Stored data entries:
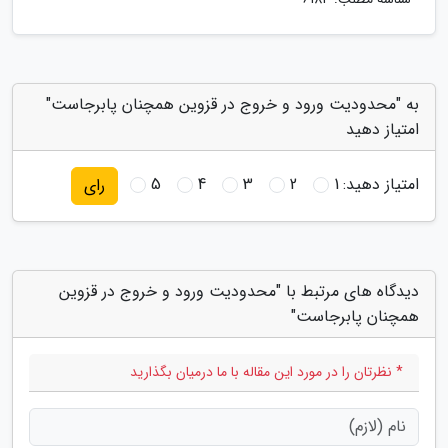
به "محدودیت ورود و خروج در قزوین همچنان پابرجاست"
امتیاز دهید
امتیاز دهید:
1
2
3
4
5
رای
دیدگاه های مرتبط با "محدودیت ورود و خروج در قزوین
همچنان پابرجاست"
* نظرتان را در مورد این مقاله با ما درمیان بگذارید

--

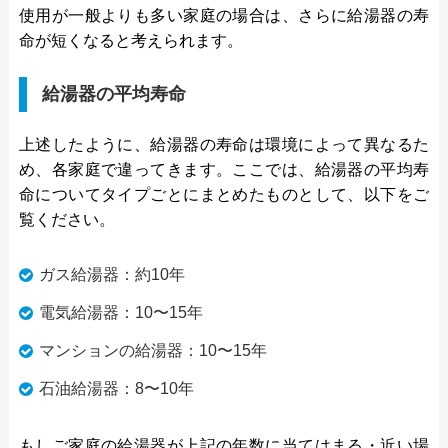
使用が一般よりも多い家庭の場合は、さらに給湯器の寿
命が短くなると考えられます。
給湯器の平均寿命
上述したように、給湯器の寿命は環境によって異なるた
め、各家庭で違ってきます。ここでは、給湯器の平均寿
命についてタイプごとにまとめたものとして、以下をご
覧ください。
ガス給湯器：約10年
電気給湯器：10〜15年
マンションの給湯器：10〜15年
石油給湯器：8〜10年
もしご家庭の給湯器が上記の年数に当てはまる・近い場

---

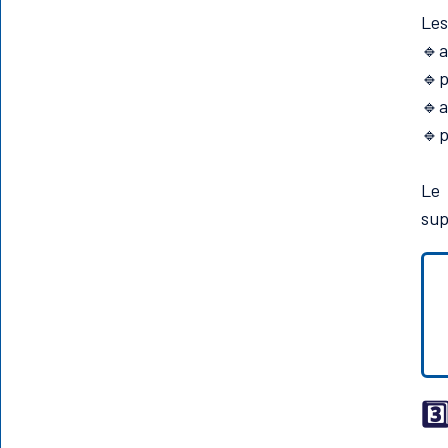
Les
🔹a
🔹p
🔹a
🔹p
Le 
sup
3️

- **What to produce**: If a line in the data above holds the string "ورود", copy it.

- **Written solution**:
به "محدودیت ورود و خروج در قزوین همچنان پابرجاست"
دیدگاه های مرتبط با "محدودیت ورود و خروج در قزوین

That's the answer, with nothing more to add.